Written by: UNITY 25 Under 25 Honoree Alexis Large Cooley, a descendant of Confederated Tribes of Siletz in Oregon

The proudest achievement I have made in my academic career was coming first in my freshman class of five hundred-plus students in relation to our unweighted GPAs. I have had many more accomplishments (including maintaining the first rank each semester up to present times) since then, but that was the first time my hard work, dedication to my future, and perseverance were acknowledged. I was always the student teachers expected to do well, so when I would, there were no congratulations attached to it. I seeped into the background with the fake plants and paintings, all the other items in the classroom the teacher did not have to worry about. That changed with my first time being first in my class ranking. I was finally seen. 

       I have had many experiences outside the classroom that have stayed within my heart and brain to serve as a foundation in my development journey. Though it is an obvious one, being on my high school JV2 volleyball team freshman year was truly a learning experience that has impacted my life. The experience of being on a team showed me how to most effectively work out problems with other people and also set self-boundaries. When you are with a group of people for two hours every day enduring physical limits and mental blockades all while attending school and navigating personal relationships, issues are bound to arise. When they did, I was able to grasp from trial and error how to approach problems to get a mutually positive outcome. I use the same strategies of “I feel” statements and direct speaking to this day in any situation I am in. Not only was I a member of a team, but I was also a human. I was trying to be a full-time student, athlete, daughter, sister, and friend all while pouring myself into being as good of a team member as I could be. As one can imagine, I got burnt out, but through that burn out I was able to detect and set personal boundaries with each position I was in. This allowed me to give my all to each role when needed, but not overlap them. Being able to have these boundaries in current times has given me a rejuvenated look at handling personal dynamics without losing myself.

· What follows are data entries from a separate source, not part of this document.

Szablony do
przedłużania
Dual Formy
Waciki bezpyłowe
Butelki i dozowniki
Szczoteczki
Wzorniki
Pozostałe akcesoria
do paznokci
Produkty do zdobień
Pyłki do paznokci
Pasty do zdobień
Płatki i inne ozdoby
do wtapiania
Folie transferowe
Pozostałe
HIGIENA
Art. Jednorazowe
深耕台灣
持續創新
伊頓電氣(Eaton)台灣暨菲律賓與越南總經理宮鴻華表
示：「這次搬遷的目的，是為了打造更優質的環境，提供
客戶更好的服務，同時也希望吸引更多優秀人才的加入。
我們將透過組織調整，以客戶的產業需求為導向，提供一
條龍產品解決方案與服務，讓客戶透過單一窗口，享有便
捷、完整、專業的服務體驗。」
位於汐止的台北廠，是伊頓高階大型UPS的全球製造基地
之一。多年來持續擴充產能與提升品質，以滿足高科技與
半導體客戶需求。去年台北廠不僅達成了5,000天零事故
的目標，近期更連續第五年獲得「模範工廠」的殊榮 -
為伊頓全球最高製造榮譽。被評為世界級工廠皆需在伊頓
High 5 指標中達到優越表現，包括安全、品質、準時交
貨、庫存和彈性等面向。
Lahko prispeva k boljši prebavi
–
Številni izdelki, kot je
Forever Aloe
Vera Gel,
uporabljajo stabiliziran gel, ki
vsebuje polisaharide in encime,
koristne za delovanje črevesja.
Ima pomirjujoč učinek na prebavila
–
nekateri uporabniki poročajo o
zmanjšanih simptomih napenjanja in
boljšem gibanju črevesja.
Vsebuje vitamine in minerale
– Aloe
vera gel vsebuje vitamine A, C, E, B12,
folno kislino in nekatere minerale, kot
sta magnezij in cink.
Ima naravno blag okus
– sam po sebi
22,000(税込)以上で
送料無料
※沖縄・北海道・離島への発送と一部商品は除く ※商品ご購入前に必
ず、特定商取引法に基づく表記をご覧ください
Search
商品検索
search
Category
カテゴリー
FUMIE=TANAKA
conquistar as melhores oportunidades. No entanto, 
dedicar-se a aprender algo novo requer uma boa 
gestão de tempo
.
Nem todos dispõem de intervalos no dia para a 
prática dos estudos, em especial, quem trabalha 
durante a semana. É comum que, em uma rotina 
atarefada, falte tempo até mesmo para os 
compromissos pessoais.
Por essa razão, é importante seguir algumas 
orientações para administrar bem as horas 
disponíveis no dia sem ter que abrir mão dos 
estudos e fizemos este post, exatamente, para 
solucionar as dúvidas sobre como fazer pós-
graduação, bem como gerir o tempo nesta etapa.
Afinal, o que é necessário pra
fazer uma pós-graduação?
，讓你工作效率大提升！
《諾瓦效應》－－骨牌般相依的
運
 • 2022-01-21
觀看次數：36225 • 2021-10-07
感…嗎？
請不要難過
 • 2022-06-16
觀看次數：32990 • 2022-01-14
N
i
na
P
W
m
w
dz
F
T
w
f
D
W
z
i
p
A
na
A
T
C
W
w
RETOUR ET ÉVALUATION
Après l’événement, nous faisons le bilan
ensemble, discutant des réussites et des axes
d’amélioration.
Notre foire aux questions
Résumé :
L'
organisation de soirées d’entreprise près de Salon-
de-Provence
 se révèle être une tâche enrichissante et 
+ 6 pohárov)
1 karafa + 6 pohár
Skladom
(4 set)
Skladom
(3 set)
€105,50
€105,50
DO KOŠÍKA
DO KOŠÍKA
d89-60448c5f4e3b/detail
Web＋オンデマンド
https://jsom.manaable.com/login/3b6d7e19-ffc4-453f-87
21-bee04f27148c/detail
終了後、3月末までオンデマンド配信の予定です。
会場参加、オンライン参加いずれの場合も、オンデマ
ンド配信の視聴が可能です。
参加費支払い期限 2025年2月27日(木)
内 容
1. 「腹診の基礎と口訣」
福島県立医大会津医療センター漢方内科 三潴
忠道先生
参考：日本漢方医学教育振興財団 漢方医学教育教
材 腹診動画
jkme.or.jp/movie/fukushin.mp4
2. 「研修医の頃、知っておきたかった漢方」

        Another experience I was given that was truly life-changing to me was working at the 2021 Native Education Summer Program. To say this is significant to me is an understatement. I was able to make connections with other Native Americans within Salem Keizer both professionally and personally, rediscover the Native part of me I had pushed aside for the more accepted white ancestry, and learn how to be a leader for Native youth from every background. Through working at the Summer Program, I met Savanna Rilatos. I had no clue when I had first introduced myself that she would become someone I looked up to for guidance and wisdom. Her willingness to give me opportunities to prove my dedication and work ethic has been more than admirable. Savanna has taught me much about what it means to be a Siletz woman and I could never thank her enough. I was constantly hiding from my Indigenous lineage, but seeing so many amazing Native individuals embracing their culture allowed me to reconnect with myself. I was able to step up as a leader for the Native youth in the program using my life experiences and academic achievements to better my guidance. Through working for the Native Education Summer Program and being on my school’s JV2 volleyball team, I was able to learn to better myself as a human being in many aspects. 

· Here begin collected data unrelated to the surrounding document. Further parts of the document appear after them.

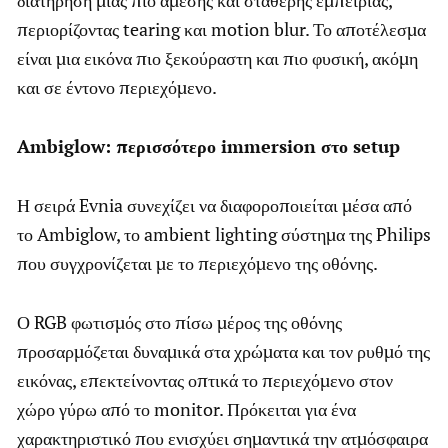
διατήρηση μιας πιο άμεσης και σταθερής εμπειρίας,
περιορίζοντας tearing και motion blur. Το αποτέλεσμα
είναι μια εικόνα πιο ξεκούραστη και πιο φυσική, ακόμη
και σε έντονο περιεχόμενο.
Ambiglow: περισσότερο immersion στο setup
Η σειρά Evnia συνεχίζει να διαφοροποιείται μέσα από
το Ambiglow, το ambient lighting σύστημα της Philips
που συγχρονίζεται με το περιεχόμενο της οθόνης.
Ο RGB φωτισμός στο πίσω μέρος της οθόνης
προσαρμόζεται δυναμικά στα χρώματα και τον ρυθμό της
εικόνας, επεκτείνοντας οπτικά το περιεχόμενο στον
χώρο γύρω από το monitor. Πρόκειται για ένα
χαρακτηριστικό που ενισχύει σημαντικά την ατμόσφαιρα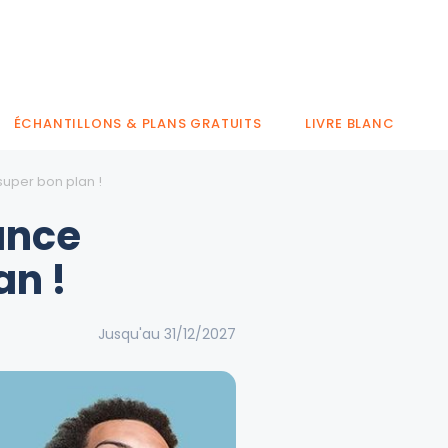
ÉCHANTILLONS & PLANS GRATUITS
LIVRE BLANC
super bon plan !
ance
an !
Jusqu'au 31/12/2027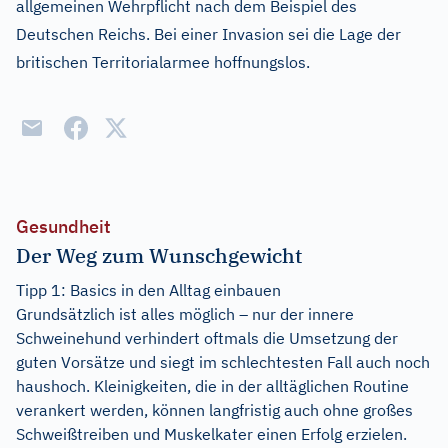
allgemeinen Wehrpflicht nach dem Beispiel des
Deutschen Reichs. Bei einer Invasion sei die Lage der
britischen Territorialarmee hoffnungslos.
Gesundheit
Der Weg zum Wunschgewicht
Tipp 1: Basics in den Alltag einbauen
Grundsätzlich ist alles möglich – nur der innere
Schweinehund verhindert oftmals die Umsetzung der
guten Vorsätze und siegt im schlechtesten Fall auch noch
haushoch. Kleinigkeiten, die in der alltäglichen Routine
verankert werden, können langfristig auch ohne großes
Schweißtreiben und Muskelkater einen Erfolg erzielen.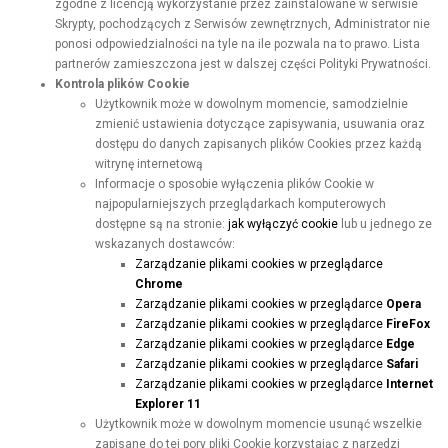
zgodne z licencją wykorzystanie przez zainstalowane w serwisie
Skrypty, pochodzących z Serwisów zewnętrznych, Administrator nie
ponosi odpowiedzialności na tyle na ile pozwala na to prawo. Lista
partnerów zamieszczona jest w dalszej części Polityki Prywatności.
Kontrola plików Cookie
Użytkownik może w dowolnym momencie, samodzielnie
zmienić ustawienia dotyczące zapisywania, usuwania oraz
dostępu do danych zapisanych plików Cookies przez każdą
witrynę internetową
Informacje o sposobie wyłączenia plików Cookie w
najpopularniejszych przeglądarkach komputerowych
dostępne są na stronie:
jak wyłączyć cookie
lub u jednego ze
wskazanych dostawców:
Zarządzanie plikami cookies w przeglądarce
Chrome
Zarządzanie plikami cookies w przeglądarce
Opera
Zarządzanie plikami cookies w przeglądarce
FireFox
Zarządzanie plikami cookies w przeglądarce
Edge
Zarządzanie plikami cookies w przeglądarce
Safari
Zarządzanie plikami cookies w przeglądarce
Internet
Explorer 11
Użytkownik może w dowolnym momencie usunąć wszelkie
zapisane do tej pory pliki Cookie korzystając z narzędzi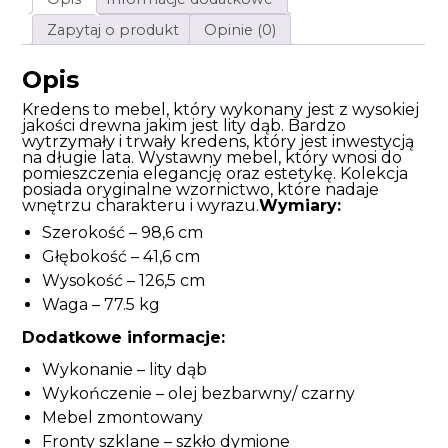
Zapytaj o produkt
Opinie (0)
Opis
Kredens to mebel, który wykonany jest z wysokiej
jakości drewna jakim jest lity dąb. Bardzo
wytrzymały i trwały kredens, który jest inwestycją
na długie lata. Wystawny mebel, który wnosi do
pomieszczenia elegancję oraz estetykę. Kolekcja
posiada oryginalne wzornictwo, które nadaje
wnętrzu charakteru i wyrazu.
Wymiary:
Szerokość – 98,6 cm
Głębokość – 41,6 cm
Wysokość – 126,5 cm
Waga – 77.5 kg
Dodatkowe informacje:
Wykonanie – lity dąb
Wykończenie – olej bezbarwny/ czarny
Mebel zmontowany
Fronty szklane – szkło dymione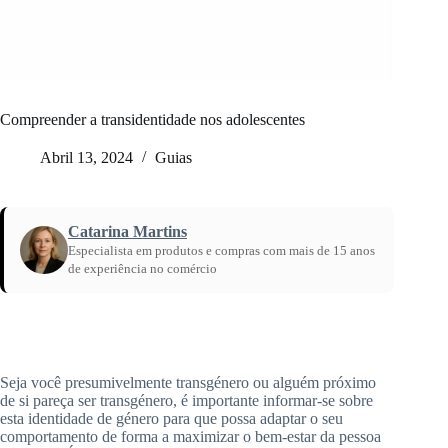
Compreender a transidentidade nos adolescentes
Abril 13, 2024
Guias
Catarina Martins
Especialista em produtos e compras com mais de 15 anos
de experiência no comércio
Início
/
Compreender a transidentidade nos adolescentes
Seja você presumivelmente transgénero ou alguém próximo
de si pareça ser transgénero, é importante informar-se sobre
esta identidade de género para que possa adaptar o seu
comportamento de forma a maximizar o bem-estar da pessoa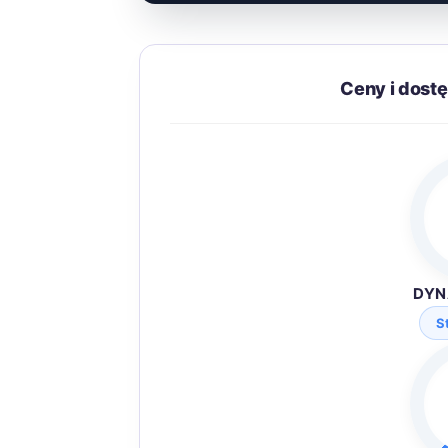
Ceny i dost
DYN
S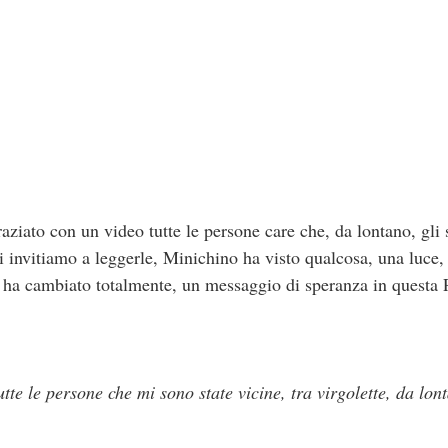
aziato con un video tutte le persone care che, da lontano, gli
i invitiamo a leggerle, Minichino ha visto qualcosa, una luce, 
 ha cambiato totalmente, un messaggio di speranza in questa 
utte le persone che mi sono state vicine, tra virgolette, da lon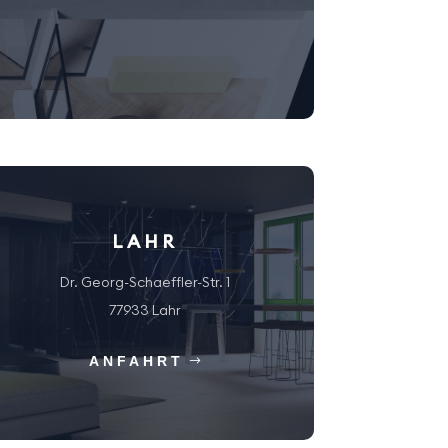
LAHR
Dr. Georg-Schaeffler-Str. 1
77933 Lahr
ANFAHRT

My instant thought when thinking about an influential role model in my life is Patricia Cooley, the woman who has shaped me in ways I can’t begin to describe. Other titles for Patricia Cooley consist of Patti, Mrs. Cooley, and I feel most important of all, my mom. My mom’s first contribution to my life is enduring back labor for 4 hours to birth me into this world. The hardships my mom had to face didn’t stop there though. She watched my father battle depression and addiction until his death in June of 2007. She was then faced with raising three children by herself on a low-wage income. Though we were poor, she made sure my siblings and I always had the things that we needed. She made sure she went to work every single day, instilling a work ethic into me I could never get rid of. Even when challenges hit her one after another, she would standstill with an aura of compassion, resilience, and determination that didn’t flutter in the face of even some of the worst hardships. She taught me through her actions that everybody deserves your kindness and to conduct myself so that I could proudly say my name in the presence of anyone. Her standing strong and staying assiduous even when the bed was calling her name gave me the determination I use to succeed in everyday tasks to substantial goals. Watching her take some of her most gruesome experiences and mold them into compassion, sympathy, and understanding allowed me to grow into the empathetic person I am today and lies at the core of my existence. Each day, I work to chip away a little more rock surrounding my true being, and each day the person guiding my hand is Patricia Cooley.